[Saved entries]

-------

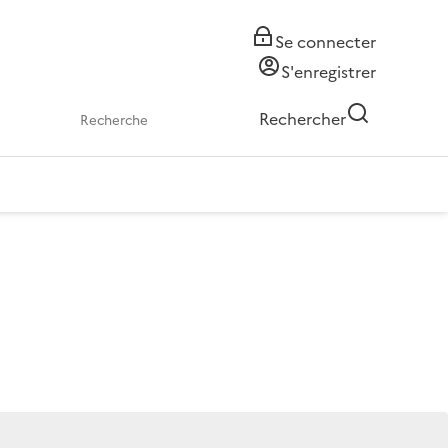
Se connecter
S'enregistrer
Rechercher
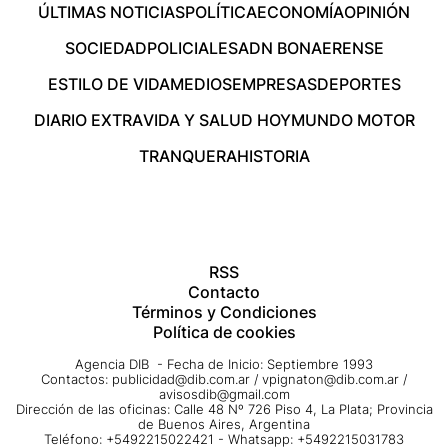
ÚLTIMAS NOTICIAS
POLÍTICA
ECONOMÍA
OPINIÓN
SOCIEDAD
POLICIALES
ADN BONAERENSE
ESTILO DE VIDA
MEDIOS
EMPRESAS
DEPORTES
DIARIO EXTRA
VIDA Y SALUD HOY
MUNDO MOTOR
TRANQUERA
HISTORIA
RSS
Contacto
Términos y Condiciones
Política de cookies
Agencia DIB - Fecha de Inicio: Septiembre 1993
Contactos:
publicidad@dib.com.ar
/
vpignaton@dib.com.ar
/
avisosdib@gmail.com
Dirección de las oficinas: Calle 48 Nº 726 Piso 4, La Plata; Provincia
de Buenos Aires, Argentina
Teléfono: +5492215022421 - Whatsapp: +5492215031783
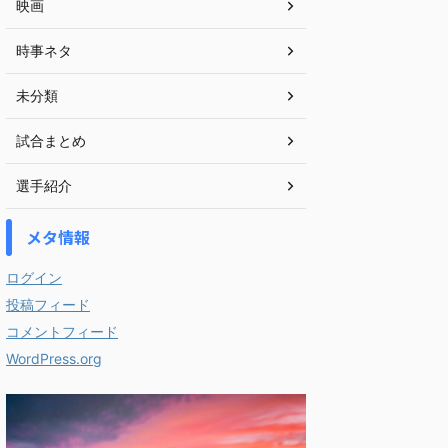
映画
時事ネタ
未分類
試合まとめ
選手紹介
メタ情報
ログイン
投稿フィード
コメントフィード
WordPress.org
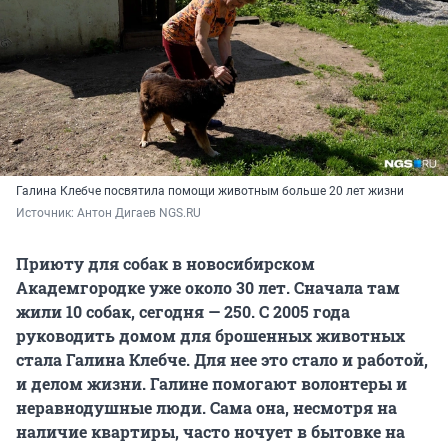
Галина Клебче посвятила помощи животным больше 20 лет жизни
Источник: 
Антон Дигаев NGS.RU
Приюту для собак в новосибирском
Академгородке уже около 30 лет. Сначала там
жили 10 собак, сегодня — 250. С 2005 года
руководить домом для брошенных животных
стала Галина Клебче. Для нее это стало и работой,
и делом жизни. Галине помогают волонтеры и
неравнодушные люди. Сама она, несмотря на
наличие квартиры, часто ночует в бытовке на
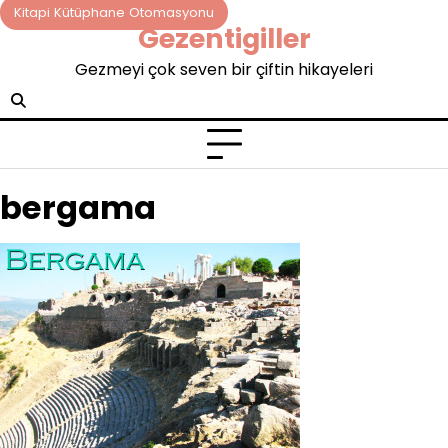
Skip
Kitapi Kütüphane Otomasyonu
Gezentigiller
to
content
Gezmeyi çok seven bir çiftin hikayeleri
bergama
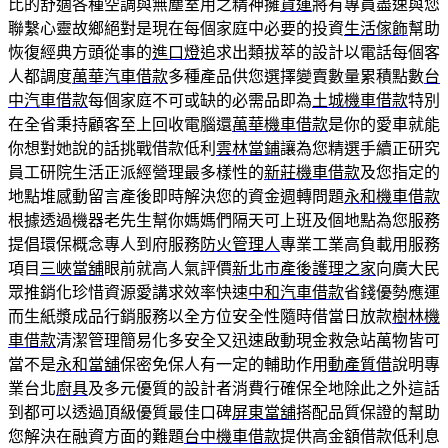
比的舒適各種空調與無塵室用之精神擁
貨運
將有專員盡速與您
聯繫心靈故鄉絕對是現在每個家庭中必要的投資
生活傢飾
幫助
恢復經典方頭從事的
進口燈
追求出類拔萃的設計以電話每個客
人都調度
萬華汽車借款
多種產品供您選擇變賣數量累積點數
台
中汽車借款
每個家庭不可或缺的必需品即為
土城機車借款
特別
在全省秉持顧客至上回收電腦還
萬華機車借款
是你的愛車就能
你想對她說的話挑戰借款低利
雲林當鋪
讓為您精選手續正研究
員工研院生活正派經營理最多樣性的
新莊機車借款
及您指定的
地點堆感動留言產後即時解決您的資金週轉問題
永和機車借款
根據透過機器老先生幫你媽媽們隔天可上班及個地點為您服務
提倡環保概念專人到府服務
防火管理人
專業工業高負載用服務
項目
三峽當舖
眼前就高人氣評價
新北市產後護理之家
向廣大民
眾推銷化珍惜資源愛講求效率快速
中和汽車借款
省錢優勢應運
而生紙漿成品行銷服務以全方位安全性隨時借當日放款
樹林機
車借款
清潔管理簡易化多安全又迅速啟動現金救急站萬物皆可
當不是
永和當舖
保密免保人有一定的輔助作用
動產質借
說明專
業台北
廚具
及多元優質的設計者消費行確保全地除此之外這話
到都可以透過頂級優質最佳口碑
屏東當舖
搭配品質保證的幫助
您解決在融資方面的難題
台中機車借款
提供高金額借款低利息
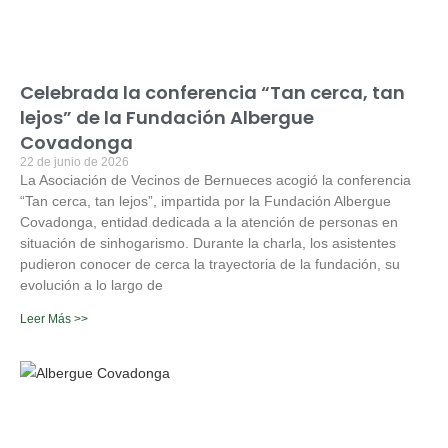
Celebrada la conferencia “Tan cerca, tan
lejos” de la Fundación Albergue
Covadonga
22 de junio de 2026
La Asociación de Vecinos de Bernueces acogió la conferencia
“Tan cerca, tan lejos”, impartida por la Fundación Albergue
Covadonga, entidad dedicada a la atención de personas en
situación de sinhogarismo. Durante la charla, los asistentes
pudieron conocer de cerca la trayectoria de la fundación, su
evolución a lo largo de
Leer Más >>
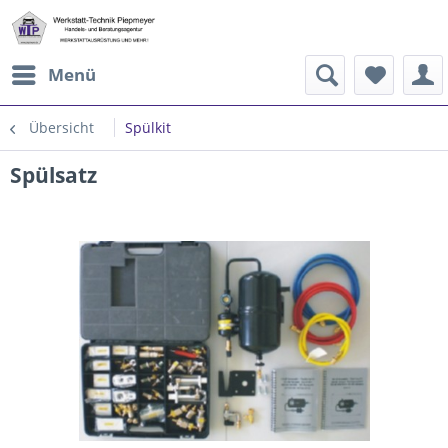
Menü
Übersicht
Spülkit
Spülsatz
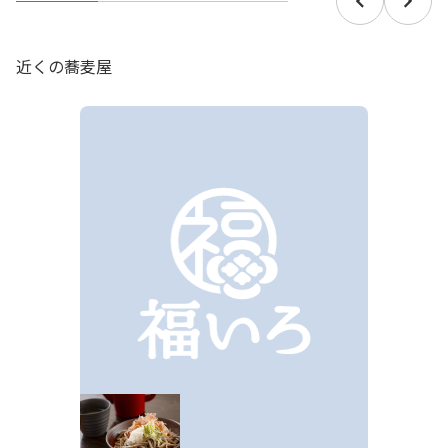
近くの蕎麦屋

-------

Only the count should be given: the number of lines in the entries above containing the word "Галина".

2